Flames
Robbie Arnott (Text Publishing, available now)
Flames is our First Book Club pick for July – read an extract from the novel here, and join us on 24 July at Hill of Content Melbourne for a free in-conversation event with the author.
Books that focus on the Australian landscape often depict the natural world in quite a specific way. Dry, barren, crushingly hot – these are all familiar literary depictions of rural Australia. In Flames, Robbie Arnott writes about the Australian wilderness in a very different way. In this book, the landscapes of Tasmania come alive, literally. Ancient spirits take physical forms, living amongst humans and animals.

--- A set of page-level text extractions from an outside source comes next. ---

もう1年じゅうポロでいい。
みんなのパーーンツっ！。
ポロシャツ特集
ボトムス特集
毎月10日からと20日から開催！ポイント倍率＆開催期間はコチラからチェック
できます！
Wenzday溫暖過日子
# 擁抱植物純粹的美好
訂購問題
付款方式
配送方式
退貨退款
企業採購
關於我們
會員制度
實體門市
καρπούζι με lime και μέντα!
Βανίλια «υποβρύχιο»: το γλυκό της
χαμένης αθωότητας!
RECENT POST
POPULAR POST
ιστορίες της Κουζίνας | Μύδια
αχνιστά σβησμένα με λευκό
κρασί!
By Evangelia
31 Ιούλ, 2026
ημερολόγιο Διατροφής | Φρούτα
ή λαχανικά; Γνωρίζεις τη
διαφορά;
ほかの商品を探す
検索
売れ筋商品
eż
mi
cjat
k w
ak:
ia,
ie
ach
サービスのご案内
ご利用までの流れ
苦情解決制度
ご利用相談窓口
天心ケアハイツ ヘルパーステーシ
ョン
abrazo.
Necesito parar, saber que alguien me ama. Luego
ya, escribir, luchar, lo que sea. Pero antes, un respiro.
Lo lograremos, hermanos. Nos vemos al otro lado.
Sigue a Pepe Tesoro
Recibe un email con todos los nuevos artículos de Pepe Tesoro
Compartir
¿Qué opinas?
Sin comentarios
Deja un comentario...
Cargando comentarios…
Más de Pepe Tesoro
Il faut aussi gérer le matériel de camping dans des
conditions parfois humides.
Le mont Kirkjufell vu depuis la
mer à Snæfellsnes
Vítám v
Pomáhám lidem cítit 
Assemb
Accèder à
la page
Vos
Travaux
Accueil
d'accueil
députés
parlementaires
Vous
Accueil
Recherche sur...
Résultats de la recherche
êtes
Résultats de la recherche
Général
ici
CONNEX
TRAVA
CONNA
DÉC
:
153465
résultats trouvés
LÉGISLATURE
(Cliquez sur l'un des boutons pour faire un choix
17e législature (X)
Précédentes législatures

At the centre of this novel is the story of the unusual McAllister family. Levi McAllister wants to build a coffin for his young sister, Charlotte, so when she dies she can be buried in the earth. This is because, on their mother’s side, the women of the family return from the dead following cremation. These resurrections are always brief, and each returned woman takes the form of the environment their ashes were scattered in. This is not the only supernatural feature of this family – Levi and Charlotte’s father is an ancient, god-like creature who began life as a flame, taking the form of a human man after falling deeply in love with their mother. When Charlotte realises Levi is making preparations for her death, she runs away, and her father’s powers are awakened in her.
Arnott writes about Tasmania with vivid precision and imbues his depictions of land and sea with a sense of magic.
Arnott writes about Tasmania with vivid precision and imbues his depictions of land and sea with a sense of magic. However, these landscapes don’t feel unrealistic because he writes about magic as if it is a regular fact of life. A tiny flame projected into the mind of a human by an ancient spirit is akin to a lie. Fishermen and seals form unbreakable bonds not dissimilar to that between a farmer and their dog. Women return from the dead, and people are more concerned about their troublemaking natures in life than their resurrections. There is, perhaps, a subtext here of masculine attitudes toward wild women – Levi wants to tether his sister, prevent her from her inevitable, wild resurrection, even though it is her fate. This desire to stamp her differences out, make her regular, is what causes a her to grow fiery – literally.
This is an incredibly unique and memorable novel. Arnott applies magical realism to an Australian context and in doing so gives the book an extraordinary energy. This is the kind of book that compels you to read not by offering a plot filled with twists and turns, but by the ability of its author to paint a rich and memorable picture with prose of an exceptionally high quality. You won’t read another Australian literary novel like this any time soon.